Sospetto di illegittimità in merito alla procedura di licenziamento collettivo (art. 10, del D.Lgs. n. 23/2015). Il tribunale di Milano ha chiesto alla Corte di Giustizia UE di pronunciarsi sulla compatibilità con il diritto comunitario del regime delle tutele crescenti, entrato in vigore dal 7 marzo 2015. In particolare, nell’ambito di un licenziamento collettivo illecito, il datore di lavoro procedeva alla reintegra dei lavoratori, tranne la lavoratrice assunta con il cd. contratto a tutele crescenti, poiché stata assunta dopo il 7 marzo 2015.
Secondo il tribunale di Milano, il comportamento datoriale ha violato i principi costituzionali, la Direttiva Europea 99/70, nonché i dieci articoli della Carta dei diritti fondamentali dell'UE.
Il D.Lgs. n. 23/2015, che disciplina le cd. tutele crescenti, all’art. 10 prevede che in caso di licenziamento collettivo illegittimo (art. 4 e 24, della L. n. 223/1991), intimato senza l’osservanza della forma scritta, scatta il medesimo regime sanzionatorio dei licenziamenti discriminatori.
Si ricorda, al riguardo, che in caso di licenziamento discriminatorio – a prescindere dalla dimensione aziendale – scatta la reintegra sul posto di lavoro. Inoltre, il lavoratore ha diritto a un’indennità commisurata all'ultima retribuzione di riferimento per il calcolo del trattamento di fine rapporto, corrispondente al periodo dal giorno del licenziamento sino a quello dell'effettiva reintegrazione, dedotto quanto percepito (aliunde perceptum), nel periodo di estromissione, per lo svolgimento di altre attività lavorative.

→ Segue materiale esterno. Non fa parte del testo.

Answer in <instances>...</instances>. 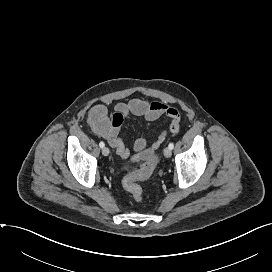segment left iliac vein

Regole parzialmente diverse tra vecchi e nuovi assunti valgono anche per i licenziamenti di dirigenti, rispetto ai quali non trovano applicazione le norme sulla reintegrazione sul posto di lavoro ma vige solo una tutela economica, i cui contenuti cambiano in maniera significativa secondo il contratto collettivo nazionale applicato.